(Saved entries)
◆ ◆ ◆ ◆ ◆
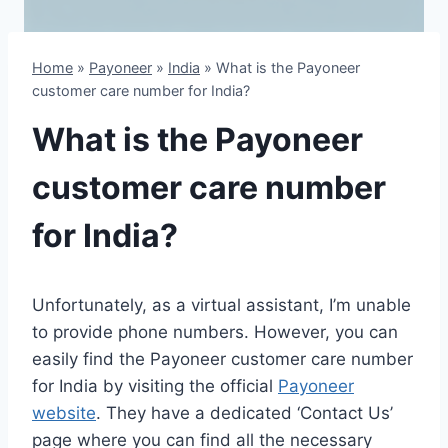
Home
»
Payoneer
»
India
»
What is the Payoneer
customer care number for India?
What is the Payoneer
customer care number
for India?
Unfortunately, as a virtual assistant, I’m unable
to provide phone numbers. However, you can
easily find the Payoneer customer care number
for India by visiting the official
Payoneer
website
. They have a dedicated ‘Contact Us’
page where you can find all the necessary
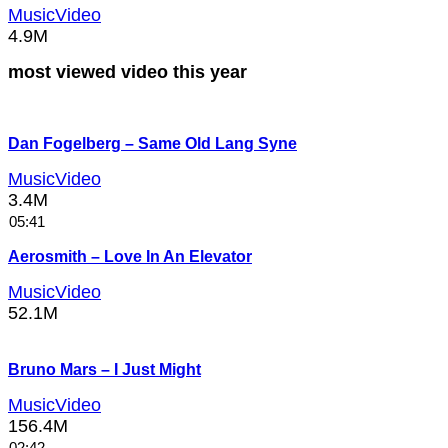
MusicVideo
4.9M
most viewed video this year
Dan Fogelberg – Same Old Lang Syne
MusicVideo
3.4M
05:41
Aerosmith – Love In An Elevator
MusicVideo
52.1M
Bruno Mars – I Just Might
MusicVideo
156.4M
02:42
◆ ◆ ◆ ◆ ◆
=== Exercise instructions ===
Write out each line again, exactly as it appears above, except for any picture.

=== Result of this task ===
Home
»
Payoneer
»
India
»
What is the Payoneer
customer care number for India?
What is the Payoneer
customer care number
for India?
Unfortunately, as a virtual assistant, I’m unable
to provide phone numbers. However, you can
easily find the Payoneer customer care number
for India by visiting the official
Payoneer
website
. They have a dedicated ‘Contact Us’
page where you can find all the necessary
MusicVideo
4.9M
most viewed video this year
Dan Fogelberg – Same Old Lang Syne
MusicVideo
3.4M
05:41
Aerosmith – Love In An Elevator
MusicVideo
52.1M
Bruno Mars – I Just Might
MusicVideo
156.4M
02:42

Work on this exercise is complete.